* **What you have to do**
This exercise asks for an exact copy of every entry below, with pictures omitted.

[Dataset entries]

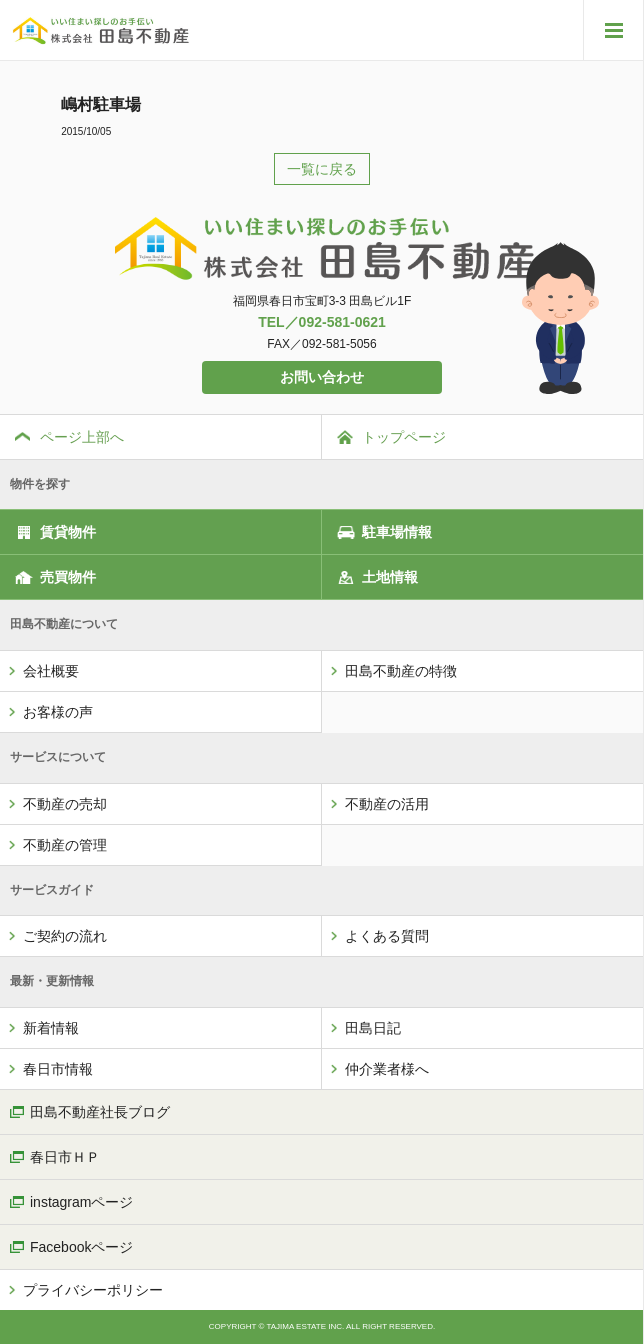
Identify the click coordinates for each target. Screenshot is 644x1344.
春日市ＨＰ (65, 1157)
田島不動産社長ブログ (100, 1112)
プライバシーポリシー (93, 1290)
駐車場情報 (397, 532)
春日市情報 (58, 1069)
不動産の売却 (65, 804)
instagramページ (81, 1202)
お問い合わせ (322, 377)
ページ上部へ (82, 437)
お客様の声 (58, 712)
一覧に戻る (322, 169)
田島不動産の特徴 (401, 671)
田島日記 (373, 1028)
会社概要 (51, 671)
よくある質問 (387, 936)
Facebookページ (81, 1247)
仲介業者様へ (387, 1069)
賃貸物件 (68, 532)
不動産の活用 (387, 804)
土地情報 (390, 577)
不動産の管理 (65, 845)
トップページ (404, 437)
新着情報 (51, 1028)
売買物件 (68, 577)
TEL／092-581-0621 (322, 322)
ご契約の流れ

* **Answer space**
Identify the click coordinates for each target. Screenshot is 644x1344.
春日市ＨＰ (65, 1157)
田島不動産社長ブログ (100, 1112)
プライバシーポリシー (93, 1290)
駐車場情報 (397, 532)
春日市情報 (58, 1069)
不動産の売却 (65, 804)
instagramページ (81, 1202)
お問い合わせ (322, 377)
ページ上部へ (82, 437)
お客様の声 (58, 712)
一覧に戻る (322, 169)
田島不動産の特徴 (401, 671)
田島日記 (373, 1028)
会社概要 (51, 671)
よくある質問 (387, 936)
Facebookページ (81, 1247)
仲介業者様へ (387, 1069)
賃貸物件 (68, 532)
不動産の活用 (387, 804)
土地情報 (390, 577)
不動産の管理 (65, 845)
トップページ (404, 437)
新着情報 (51, 1028)
売買物件 (68, 577)
TEL／092-581-0621 (322, 322)
ご契約の流れ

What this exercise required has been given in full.